Posted by: Nicos Stavropoulos | Aug 31, 2007 11:58:05 AM
Why is there a puzzle specifically here? In general, it is true that truth conditions are different from justification conditions, not only in philosophy but with respect to virtually any scientific theory. One of the truth conditions for plate tectonics is that there are massive subterranean plates moving about beneath the earth's surface. No one tests plate tectonics by looking for the plates but instead by looking at surface features predicted by that theory. One of the truth conditions for the general theory of relativity is that space is warped in the vicinity of matter. What justified the acceptace of the GTR was observing light bending near the sun, not observations of the curvature of space per se. It seems to me a perfectly general rule that, as soon as one starts talking about postulated or theoretical entities, justification conditions diverge from truth conditions. If they did not, empirically-grounded theoretical speculation would be impossible.

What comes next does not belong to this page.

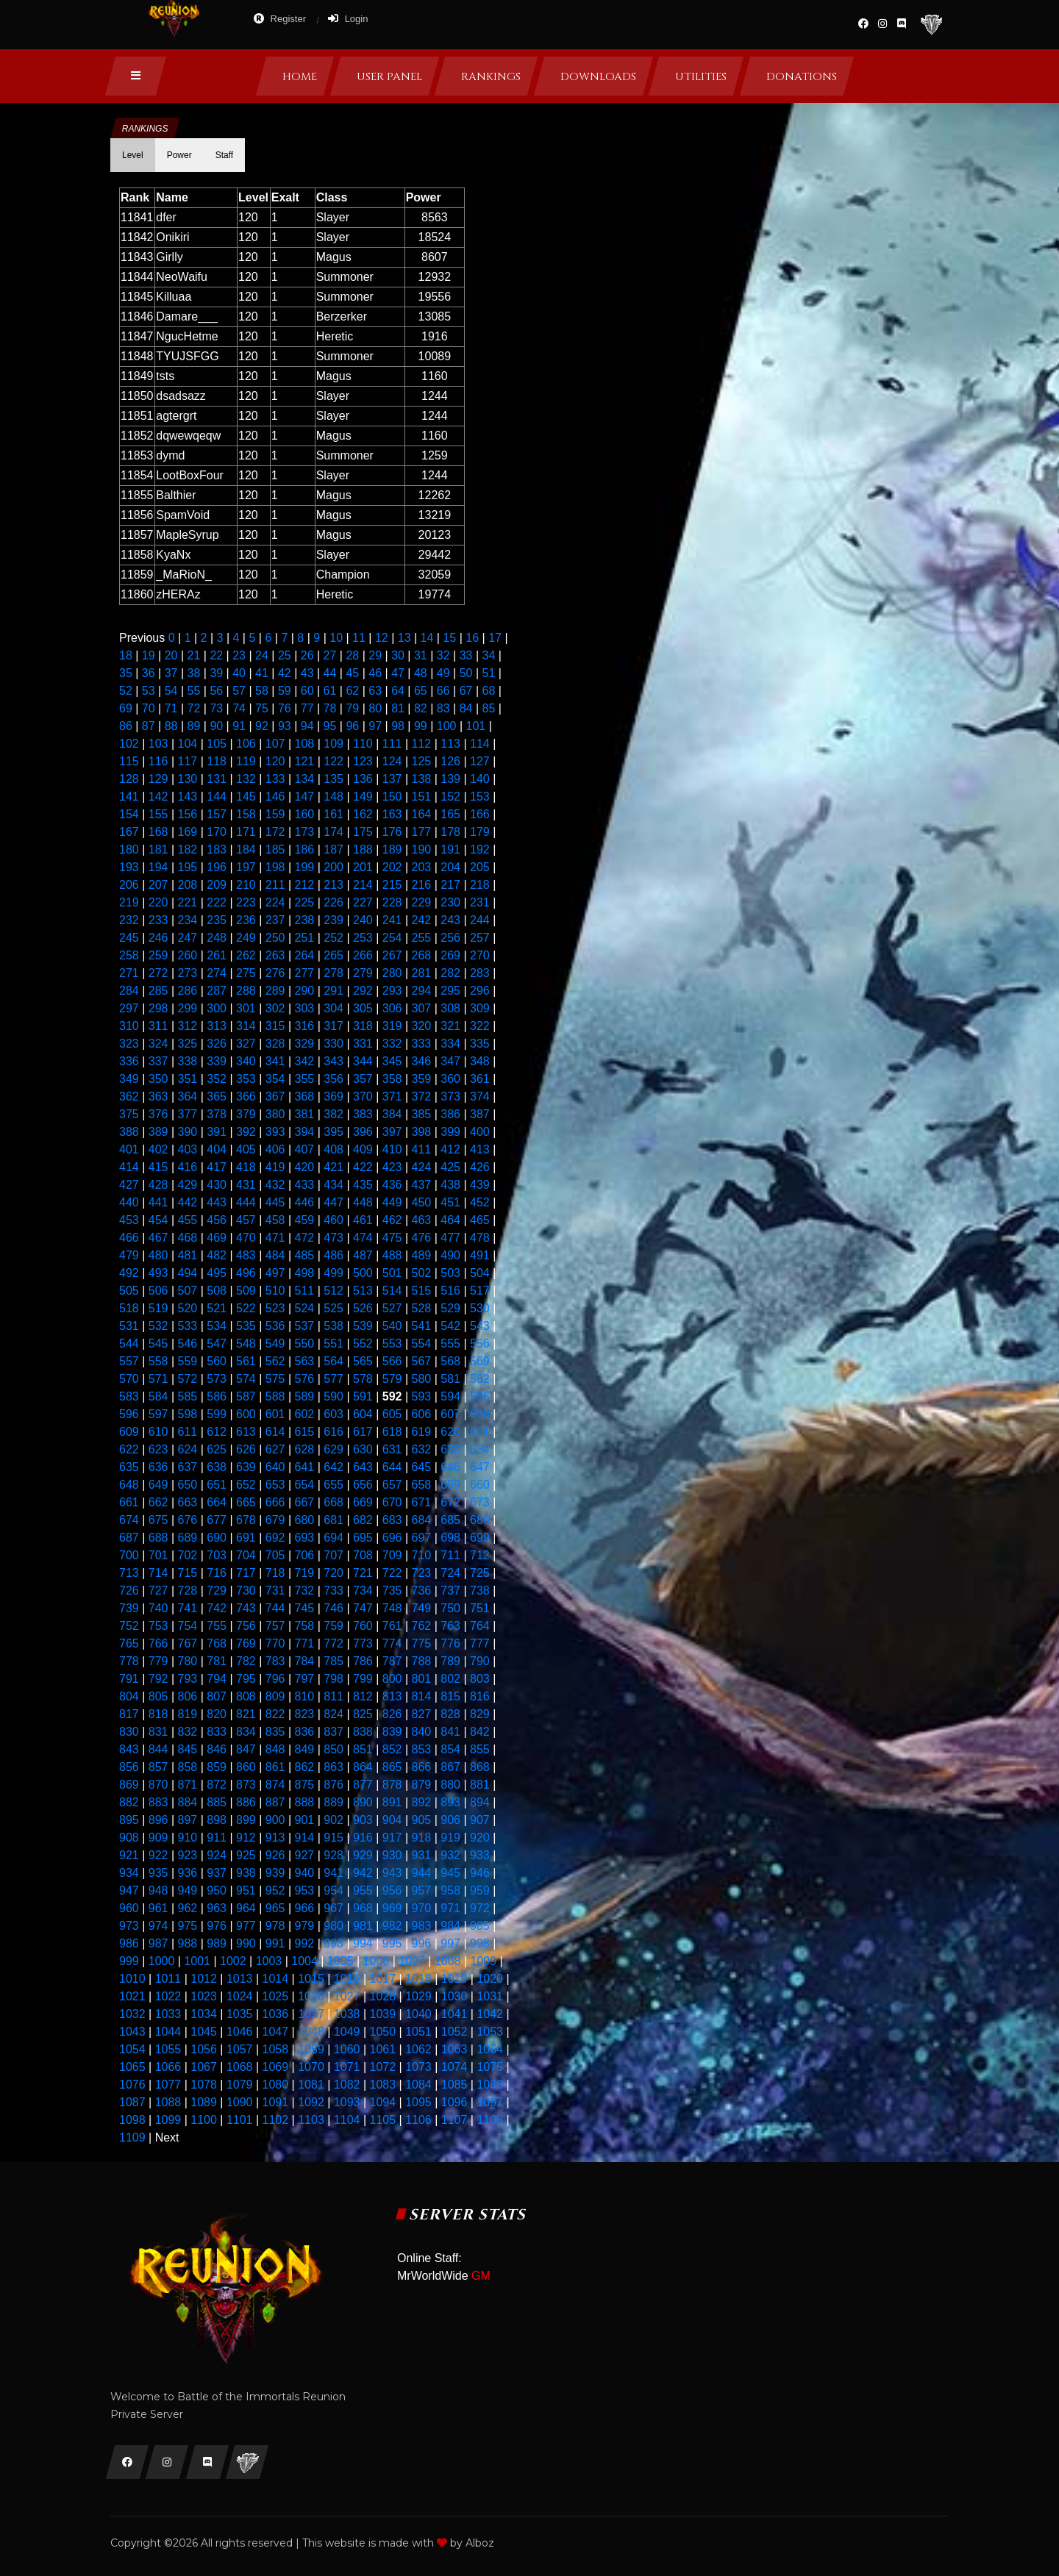 The image size is (1059, 2576). Describe the element at coordinates (129, 1643) in the screenshot. I see `765` at that location.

I'm also midly perplexed by the talk about a judge knowing that he has a legal obligation. Why is that the pertinent propositional attitude for posing the puzzle? Surely, rationally believing would be enough, would it not?
Posted by: Larry Laudan | Aug 31, 2007 2:34:54 PM
First, let me say thanks for an excellent and illuminating set of comments. And, second, my apologies for taking so long to post some replies. But better late than never (perhaps!).
Nicos Stavropoulos, in his second, long, comment correctly states the issue involved in the puzzle and thus the crux of the response to Joseph Raz's amusing first comment (and also to Les Green, though Les's elaboration on my quick statement of the truth-conditions for ultimate obligations are, of course, correct and welcome).
James Morauta also gives a nice restatement of the puzzle in his comment, though I am inclined to the view (as he suggests) that his version of a response is in the "reliabilist" family. I'm not certain about its "externalist flavor," or lack thereof: I take it that even on James's proposal judges can be ignorant of the truth of legal positivism, even though we can see how the justification-conditions he proposes are derived from the actual truth-makers. But that is probably not enough for the account to be an externalist one.
John Turri is surely right that the "real" reasons and "discursive" reasons could come apart, but I don't see any reason for thinking that is true in the judicial case. John's "possible" justification scenarios are, indeed, intelligible, but they aren't actual, or, in any case, I see no reason for thinking they are actual.
Eric W. and Larry Laudan both make versions of the important point that this "puzzle" is not peculiar to this context--and, more importantly I take it, they're not so sure it's really puzzling, given how common truth-conditions and justification-conditions differ. (As a side note, I don't see that the "puzzle," if it is a puzzle, would be any different if we substitute "rational believing" for "knowing.") If there is a special reason to be worried about this in the case of the positivist theory of law, it must be this. On the positivist account, law is, at its foundations, a product of human conventions of a certain kind. Do we have the notion of a practice whose content is fixed by human conventions where the truth-conditions and justification-conditions for knowledge of (or rational belief about) that content come apart? Maybe that is the really crucial question here. Thoughts?